Das Problem dabei ist, dass der Boa Web Server seit 2005 nicht mehr weiterentwickelt wird und damit bereits seit langem keinerlei Updates erhält, weder in Bezug auf den Funktionsumfang, noch in Bezug auf die Sicherheit der Software. Trotzdem wird die Software weiterhin von unterschiedlichen Herstellern genutzt, sei es in Geräten des Internet of Things oder in Software Development Kits (SDKs). Die weithin bekannten Sicherheitslücken von Boa Web Server betreffen daher auch weiterhin zahllose Geräte und bedrohen auch 17 Jahre nach der Einstellung des Programms die Cybersicherheit von Organisationen und Privatpersonen weltweit – wie beispielsweise in Indien.

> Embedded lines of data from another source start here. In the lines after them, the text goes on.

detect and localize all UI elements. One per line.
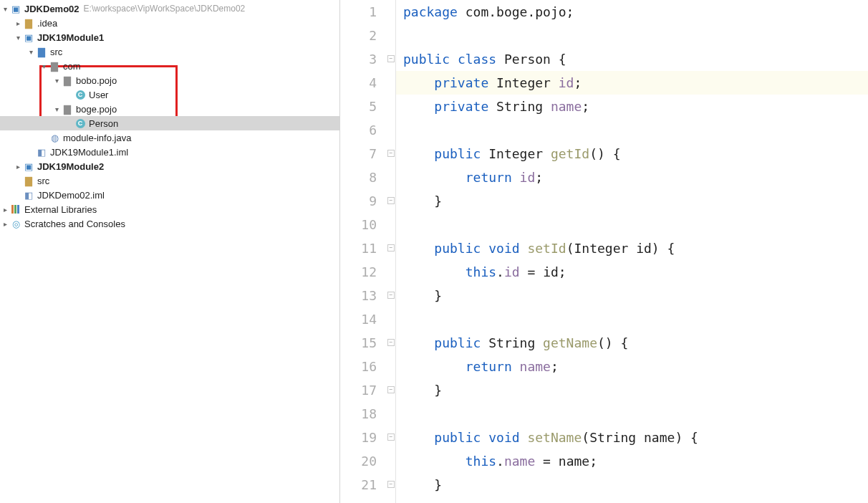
fold-icon[interactable]: −	[387, 292, 395, 299]
tree-row-module1[interactable]: ▾ ▣ JDK19Module1	[0, 30, 339, 44]
line-number: 2	[340, 24, 377, 47]
code-area[interactable]: package com.boge.pojo;public class Perso…	[396, 0, 868, 503]
tree-label: module-info.java	[63, 133, 131, 143]
tree-row-scratches[interactable]: ▸ ◎ Scratches and Consoles	[0, 216, 339, 231]
chevron-right-icon[interactable]: ▸	[13, 18, 23, 28]
code-line[interactable]: }	[396, 189, 868, 213]
line-number: 11	[340, 236, 377, 260]
chevron-down-icon[interactable]: ▾	[13, 32, 23, 42]
svg-rect-2	[17, 205, 19, 214]
tree-label: .idea	[37, 18, 57, 29]
config-file-icon: ◧	[36, 146, 47, 158]
fold-icon[interactable]: −	[387, 197, 395, 204]
chevron-down-icon[interactable]: ▾	[26, 47, 36, 57]
module-icon: ▣	[23, 161, 34, 172]
code-line[interactable]: public class Person {	[396, 47, 868, 71]
code-line[interactable]: return name;	[396, 355, 868, 378]
tree-row-com[interactable]: ▾ ▇ com	[0, 59, 339, 73]
tree-path-label: E:\workspace\VipWorkSpace\JDKDemo02	[84, 4, 246, 14]
line-number: 3	[340, 47, 377, 71]
line-number: 1	[340, 0, 377, 24]
code-line[interactable]: this.id = id;	[396, 260, 868, 284]
tree-label: JDKDemo02	[24, 4, 79, 14]
line-number: 9	[340, 189, 377, 213]
module-icon: ▣	[10, 3, 21, 14]
code-line[interactable]	[396, 307, 868, 331]
tree-row-user[interactable]: ▸ C User	[0, 87, 339, 102]
chevron-down-icon[interactable]: ▾	[52, 75, 62, 85]
code-line[interactable]: public String getName() {	[396, 331, 868, 355]
fold-icon[interactable]: −	[387, 339, 395, 346]
line-number: 18	[340, 402, 377, 426]
tree-row-src2[interactable]: ▸ ▇ src	[0, 173, 339, 188]
code-line[interactable]	[396, 213, 868, 236]
svg-rect-0	[11, 205, 14, 214]
code-line[interactable]: private String name;	[396, 95, 868, 118]
code-line[interactable]: }	[396, 378, 868, 402]
class-icon: C	[74, 118, 86, 129]
folder-icon: ▇	[23, 175, 34, 186]
chevron-down-icon[interactable]: ▾	[0, 4, 10, 14]
tree-label: JDK19Module2	[37, 161, 104, 172]
code-line[interactable]: return id;	[396, 166, 868, 189]
source-folder-icon: ▇	[36, 46, 47, 57]
fold-icon[interactable]: −	[387, 481, 395, 488]
code-line[interactable]: public Integer getId() {	[396, 142, 868, 166]
fold-icon[interactable]: −	[387, 244, 395, 252]
chevron-down-icon[interactable]: ▾	[52, 104, 62, 114]
tree-label: src	[50, 47, 62, 57]
tree-row-project-root[interactable]: ▾ ▣ JDKDemo02 E:\workspace\VipWorkSpace\…	[0, 1, 339, 16]
tree-row-bobo[interactable]: ▾ ▇ bobo.pojo	[0, 73, 339, 87]
chevron-down-icon[interactable]: ▾	[39, 61, 49, 71]
tree-label: com	[63, 61, 81, 72]
tree-label: bobo.pojo	[76, 75, 117, 86]
code-line[interactable]: public void setId(Integer id) {	[396, 236, 868, 260]
code-line[interactable]: private Integer id;	[396, 71, 868, 95]
code-line[interactable]	[396, 118, 868, 142]
library-icon	[10, 203, 21, 215]
folder-icon: ▇	[23, 17, 34, 29]
code-line[interactable]	[396, 24, 868, 47]
svg-rect-1	[14, 205, 16, 214]
java-file-icon: ◍	[49, 132, 60, 143]
class-icon: C	[74, 89, 86, 100]
code-line[interactable]: package com.boge.pojo;	[396, 0, 868, 24]
line-number: 21	[340, 473, 377, 497]
line-number: 17	[340, 378, 377, 402]
line-number: 12	[340, 260, 377, 284]
scratches-icon: ◎	[10, 218, 21, 229]
tree-row-iml1[interactable]: ▸ ◧ JDK19Module1.iml	[0, 145, 339, 159]
line-number: 5	[340, 95, 377, 118]
package-icon: ▇	[62, 75, 73, 86]
package-icon: ▇	[49, 60, 60, 72]
module-icon: ▣	[23, 32, 34, 43]
chevron-right-icon[interactable]: ▸	[13, 161, 23, 171]
line-number: 10	[340, 213, 377, 236]
code-editor[interactable]: 123−4567−89−1011−1213−1415−1617−1819−202…	[340, 0, 868, 503]
code-line[interactable]: }	[396, 284, 868, 307]
line-number: 14	[340, 307, 377, 331]
fold-icon[interactable]: −	[387, 150, 395, 157]
line-number: 8	[340, 166, 377, 189]
tree-row-src[interactable]: ▾ ▇ src	[0, 44, 339, 59]
fold-icon[interactable]: −	[387, 386, 395, 393]
tree-row-boge[interactable]: ▾ ▇ boge.pojo	[0, 102, 339, 116]
code-line[interactable]: public void setName(String name) {	[396, 426, 868, 449]
tree-row-iml0[interactable]: ▸ ◧ JDKDemo02.iml	[0, 188, 339, 202]
project-tree-panel[interactable]: ▾ ▣ JDKDemo02 E:\workspace\VipWorkSpace\…	[0, 0, 340, 503]
fold-icon[interactable]: −	[387, 55, 395, 62]
fold-icon[interactable]: −	[387, 433, 395, 441]
chevron-right-icon[interactable]: ▸	[0, 219, 10, 229]
tree-row-person[interactable]: ▸ C Person	[0, 116, 339, 130]
code-line[interactable]: }	[396, 473, 868, 497]
code-line[interactable]: this.name = name;	[396, 449, 868, 473]
chevron-right-icon[interactable]: ▸	[0, 204, 10, 214]
line-number-gutter: 123−4567−89−1011−1213−1415−1617−1819−202…	[340, 0, 396, 503]
tree-row-moduleinfo[interactable]: ▸ ◍ module-info.java	[0, 130, 339, 145]
tree-row-external-libraries[interactable]: ▸ External Libraries	[0, 202, 339, 216]
tree-label: JDK19Module1	[37, 32, 104, 43]
tree-row-module2[interactable]: ▸ ▣ JDK19Module2	[0, 159, 339, 173]
code-line[interactable]	[396, 402, 868, 426]
line-number: 16	[340, 355, 377, 378]
tree-row-idea[interactable]: ▸ ▇ .idea	[0, 16, 339, 30]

Besonders der Einsatz von Boa Web Server in einigen beliebten SDKs ist problematisch, denn sie werden häufig für Geräte wie Router benutzt, die als Einfallstor bei Hackern beliebt sind, jedoch selten im Fokus der Sicherheitsmaßnahmen stehen. Ein typisches Beispiel sind die SDKs von RealTek, die in sogenannten System-On-Chips (SOCs) verwendet werden. Dabei sind alle oder zumindest ein Großteil der Funktionen eines Systems direkt auf einem Chip hinterlegt. Die RealTek-SDKs werden anderen Unternehmen zur Verfügung gestellt, die Netzwerk-Gateways wie Router, Access Points und Repeater herstellen. Ein kritischer Fehler CVE-2021-35395 betraf das Jungle SDK von RealTek, das eine auf Boa basierende Verwaltungsschnittstelle enthielt. Obwohl RealTek Patches für das SDK veröffentlicht hat, ist nicht sicher, ob und wann die Hersteller diese in ihre Firmware-Updates aufgenommen haben.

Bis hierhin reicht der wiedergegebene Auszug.